Anyway, since it has been a little chilly here, I thought some tomato soup and grilled cheese sandwiches would be nice. About a year or so ago I had this delicious soup during a baking day with Sweet Cheeks. She whipped up this recipe herself, and now I use it as my go-to tomato soup dish. I've gotten a lot of good recipes from her, it's good to have friends with excellent taste buds!
I'll post the recipe, but honestly, I just eyeball everything. A little of this, a little of that. If you like your tomato soup extra thick and chunky like I do, leave out a little bit of chicken broth. You can always toss it in later if you want. I also add a bit of crushed red pepper to the mix, just to spice things up a bit.
For my grilled cheese, I used some crusty rosemary bread I bought, along with some left over No Knead Bread. Buttering the bread, I then stuffed it with a combination of a spicy Harvarti, Pepper Jack, Brie, and Gouda cheeses.
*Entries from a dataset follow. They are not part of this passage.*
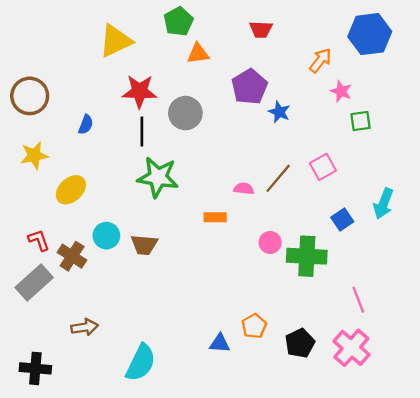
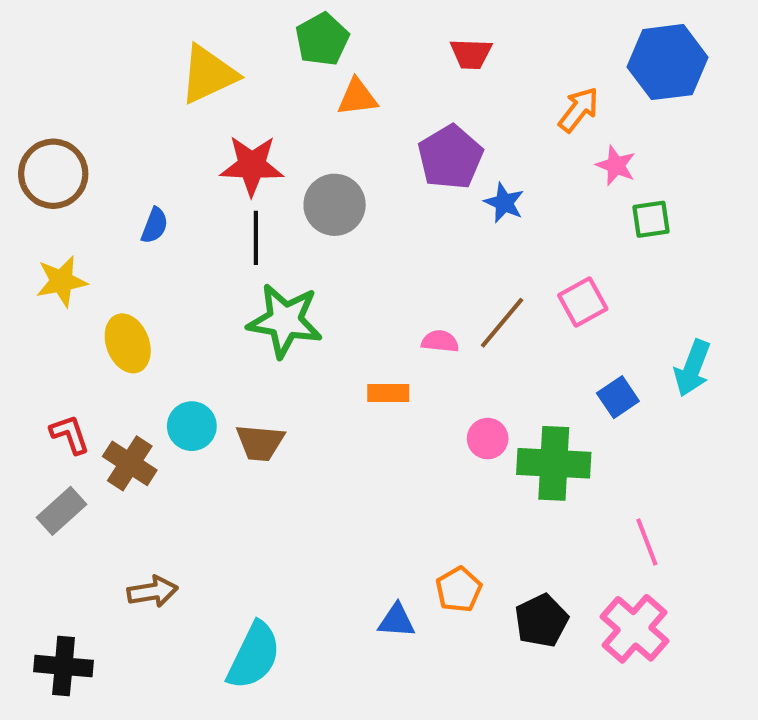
yellow ellipse: (71, 190) -> (128, 343), turned -68
gray rectangle: (34, 283) -> (61, 511), size x0.7

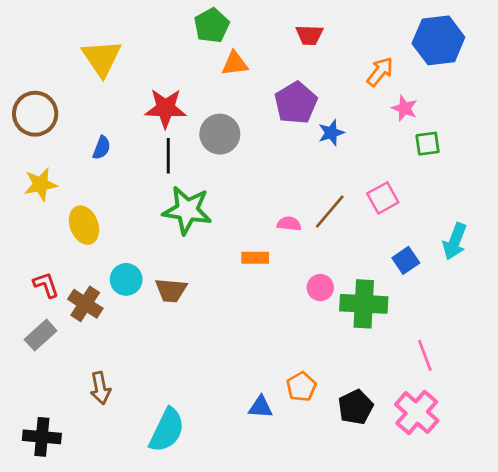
yellow triangle: (208, 74) -> (102, 58), moved, turned -39
blue star: (504, 203) -> (331, 133), turned 30
brown arrow: (152, 592) -> (100, 388), turned 88

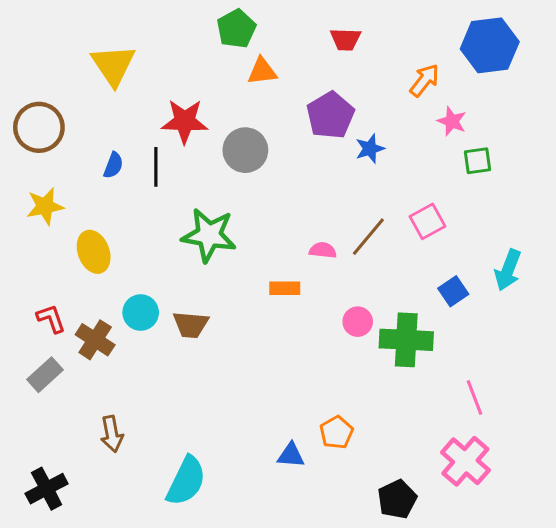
black line: (168, 156) -> (156, 167), moved
black pentagon: (356, 407) -> (397, 499), moved
black cross: (42, 437) -> (47, 489), turned -33

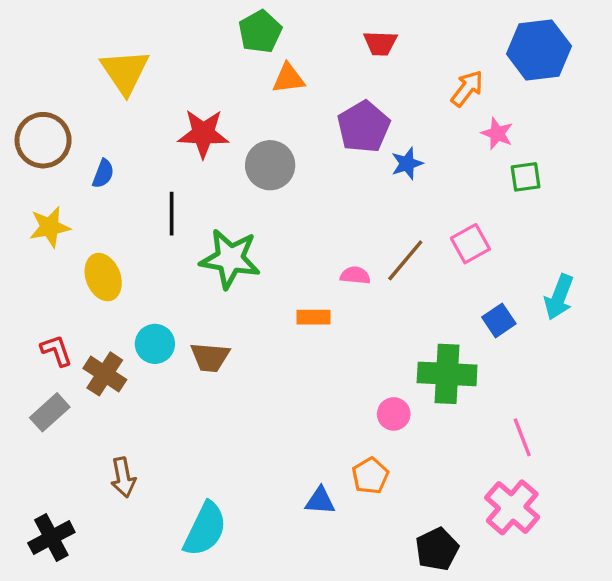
blue semicircle: (113, 165) -> (103, 174), moved
black line: (156, 167) -> (172, 214), moved
pink circle: (358, 322) -> (394, 414), moved

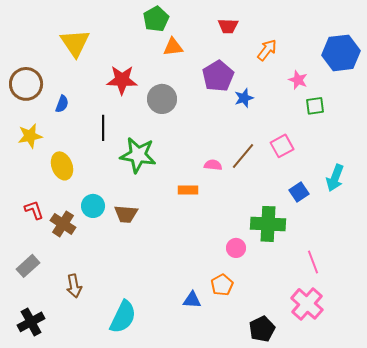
blue hexagon: (539, 50) -> (341, 53), moved
orange arrow: (467, 88) -> (267, 50), moved
gray rectangle: (50, 412) -> (28, 266), moved

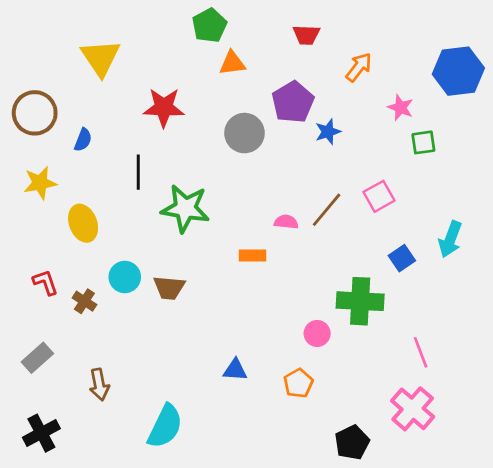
gray circle: (162, 99) -> (244, 133), moved
brown cross: (63, 224) -> (84, 301), size x0.7
blue triangle: (192, 300) -> (235, 370), moved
Using my new cast iron griddle, I toasted one side of the sandwich before flipping it over and pressing it down to insure all goodness was melted.
by Sweet Cheeks in the Kitchen
3 cloves minced garlic
2 T butter
2 T EVOO
3 T flour
2 can vegetable broth
1 big can crushed tomatoes
1 small can diced tomatoes
1 heaping spoon tomato paste
1 t sugar
1/2 cup cream
1 cup alphabet noodles
Melt butter and EVOO over medium high heat. Add onions and saute 7 minutes. Add garlic and saute 2 minutes. Sprinkle with flour cooking 2 more minutes. Stir in broth, all tomatoes, paste, sugar, herbs, and season with S&P. Allow to simmer. About 20 minutes before serving add cream and noodle.